Dataset items

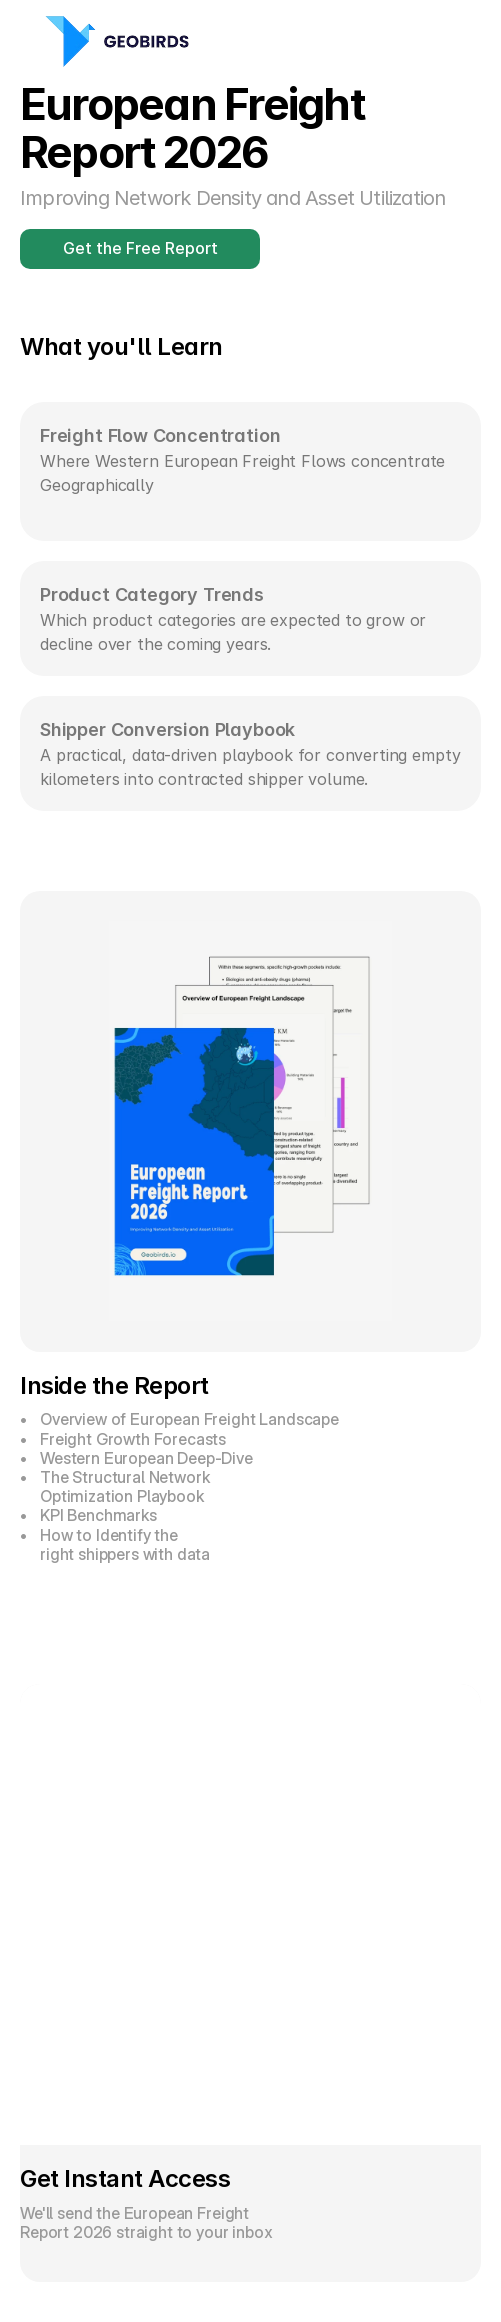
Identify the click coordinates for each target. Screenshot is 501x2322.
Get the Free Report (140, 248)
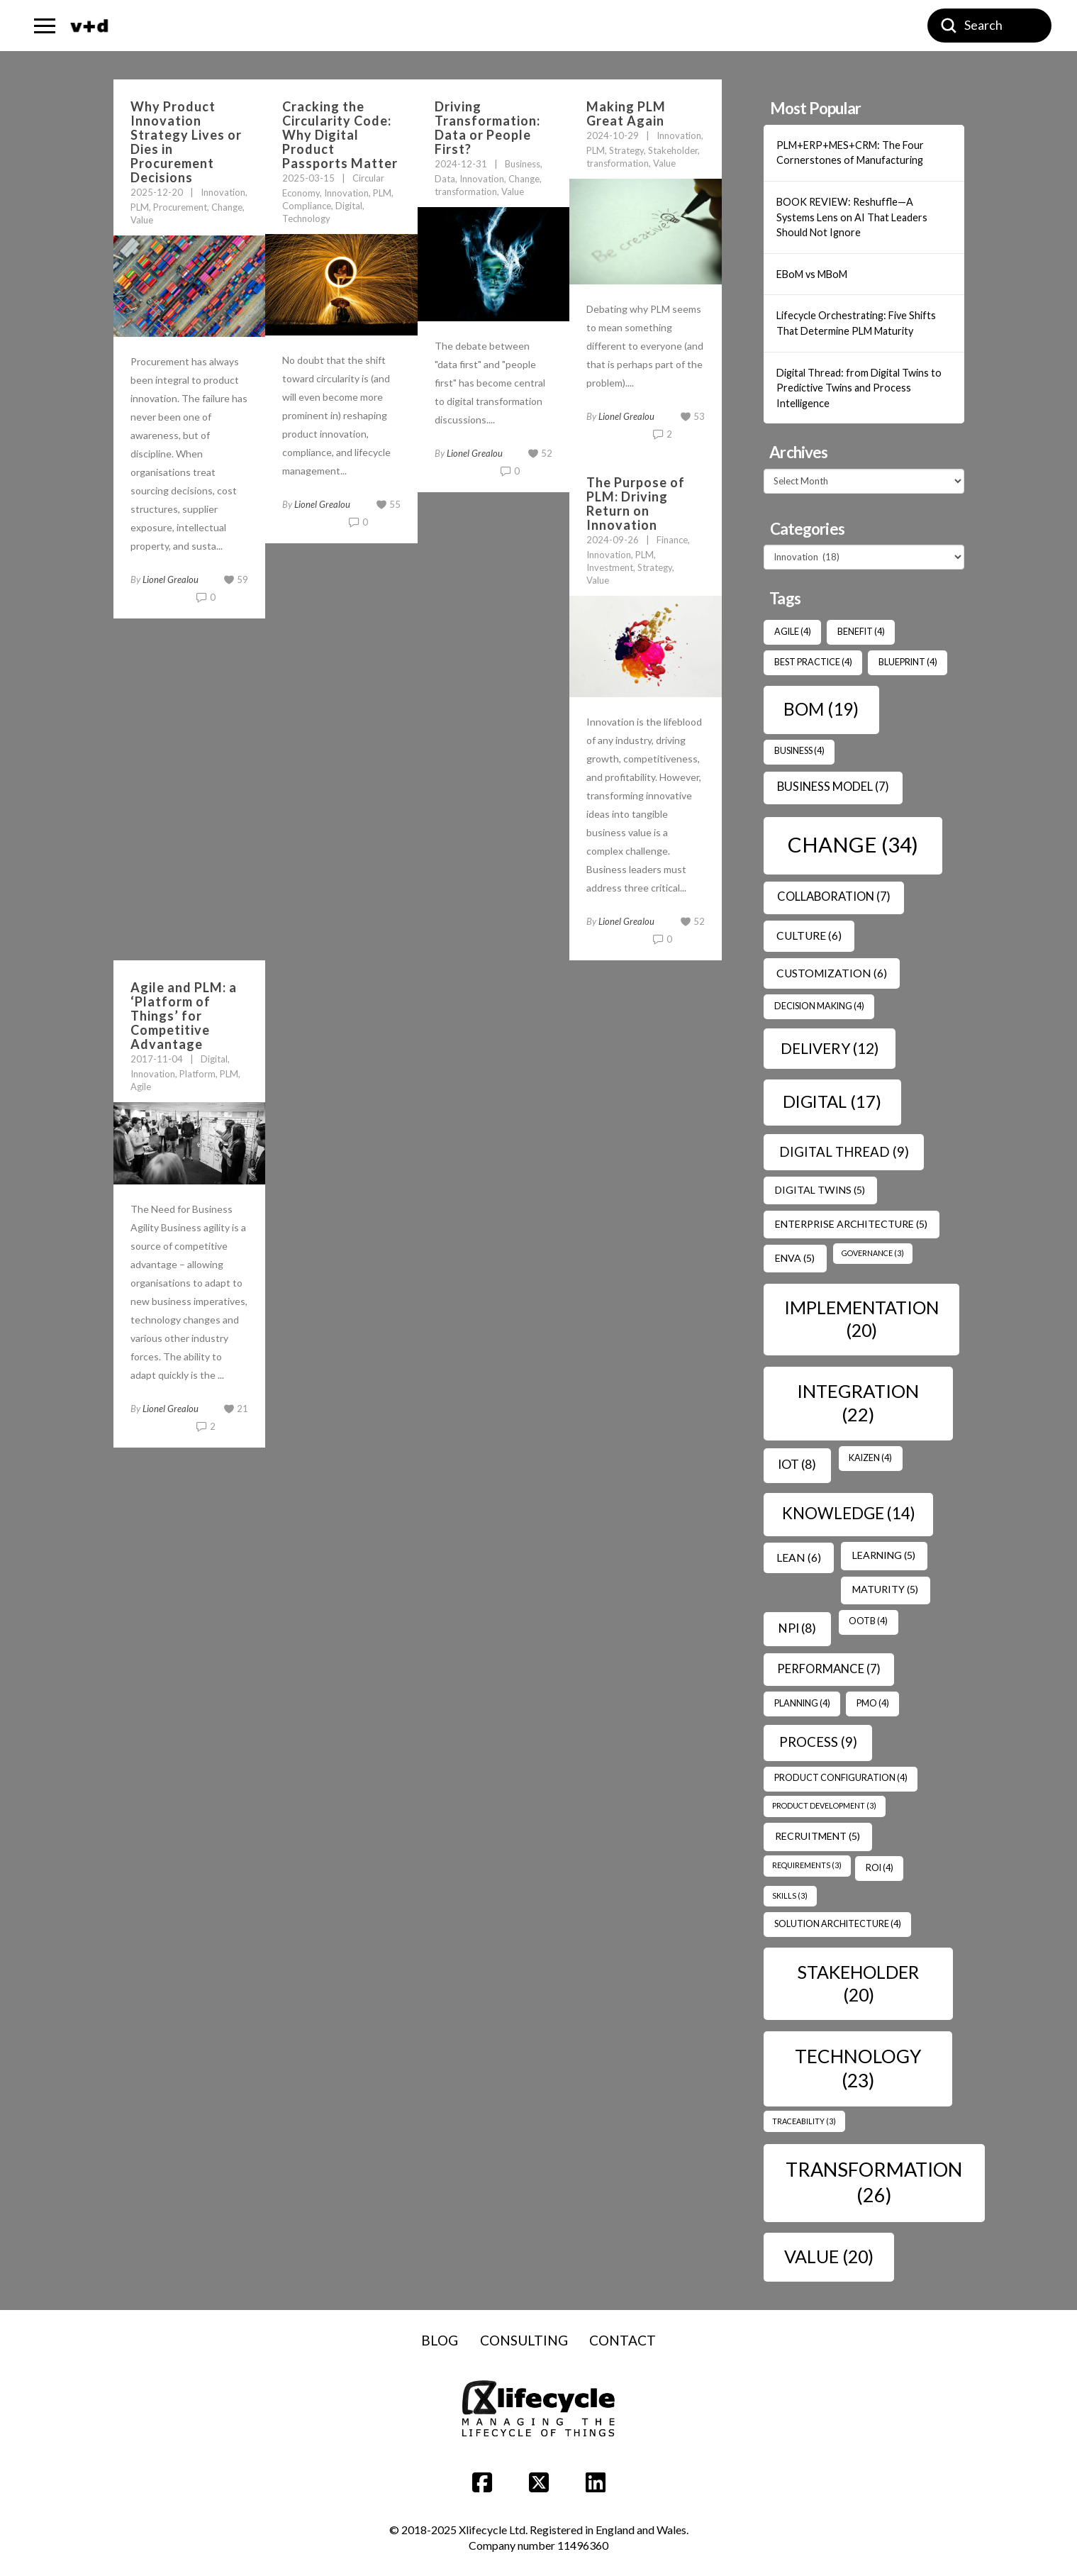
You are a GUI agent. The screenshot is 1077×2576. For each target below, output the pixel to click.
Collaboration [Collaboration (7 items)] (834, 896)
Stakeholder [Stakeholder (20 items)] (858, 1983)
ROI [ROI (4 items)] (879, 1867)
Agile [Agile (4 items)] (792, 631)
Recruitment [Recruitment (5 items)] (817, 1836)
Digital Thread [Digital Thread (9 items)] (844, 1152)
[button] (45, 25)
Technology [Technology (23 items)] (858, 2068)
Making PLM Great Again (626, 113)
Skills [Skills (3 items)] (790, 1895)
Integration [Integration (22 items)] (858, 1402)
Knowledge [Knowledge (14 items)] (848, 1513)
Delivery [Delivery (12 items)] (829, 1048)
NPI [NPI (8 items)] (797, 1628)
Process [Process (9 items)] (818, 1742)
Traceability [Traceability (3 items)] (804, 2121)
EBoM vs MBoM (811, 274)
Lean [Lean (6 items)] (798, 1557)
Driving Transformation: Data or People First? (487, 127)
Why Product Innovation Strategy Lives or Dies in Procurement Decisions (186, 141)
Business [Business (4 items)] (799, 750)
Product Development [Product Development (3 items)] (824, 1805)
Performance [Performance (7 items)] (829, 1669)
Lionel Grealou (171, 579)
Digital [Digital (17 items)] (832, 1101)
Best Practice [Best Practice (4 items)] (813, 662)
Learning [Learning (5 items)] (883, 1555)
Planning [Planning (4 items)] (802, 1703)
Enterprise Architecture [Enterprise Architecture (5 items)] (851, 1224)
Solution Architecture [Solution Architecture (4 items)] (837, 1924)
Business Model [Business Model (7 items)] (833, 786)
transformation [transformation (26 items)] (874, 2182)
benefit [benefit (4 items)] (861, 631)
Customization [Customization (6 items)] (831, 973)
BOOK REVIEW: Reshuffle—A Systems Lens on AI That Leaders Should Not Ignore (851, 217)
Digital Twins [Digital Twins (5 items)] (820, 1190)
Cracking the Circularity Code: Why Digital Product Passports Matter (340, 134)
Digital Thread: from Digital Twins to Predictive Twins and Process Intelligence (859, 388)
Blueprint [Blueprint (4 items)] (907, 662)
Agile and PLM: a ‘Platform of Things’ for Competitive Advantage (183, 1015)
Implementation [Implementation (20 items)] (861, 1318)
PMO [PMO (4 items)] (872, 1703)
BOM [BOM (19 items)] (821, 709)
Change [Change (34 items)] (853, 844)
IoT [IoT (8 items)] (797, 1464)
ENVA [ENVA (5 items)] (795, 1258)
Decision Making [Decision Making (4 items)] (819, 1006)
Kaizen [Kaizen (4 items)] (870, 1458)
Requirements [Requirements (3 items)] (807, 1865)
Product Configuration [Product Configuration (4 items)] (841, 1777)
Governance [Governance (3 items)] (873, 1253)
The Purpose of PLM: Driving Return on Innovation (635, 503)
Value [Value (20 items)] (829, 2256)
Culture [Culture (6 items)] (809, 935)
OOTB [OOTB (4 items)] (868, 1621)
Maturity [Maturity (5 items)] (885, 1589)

◆ WHAT TO DO:
The lines from the start of the data through the line that contains "Recruitment [Recruitment (5" are to be returned exactly, please, with both ends included and every picture left out.

◆ SOLUTION:
Identify the click coordinates for each target. Screenshot is 501x2322.
Get the Free Report (140, 248)
You are a GUI agent. The screenshot is 1077×2576. For each target below, output the pixel to click.
Collaboration [Collaboration (7 items)] (834, 896)
Stakeholder [Stakeholder (20 items)] (858, 1983)
ROI [ROI (4 items)] (879, 1867)
Agile [Agile (4 items)] (792, 631)
Recruitment [Recruitment (5 items)] (817, 1836)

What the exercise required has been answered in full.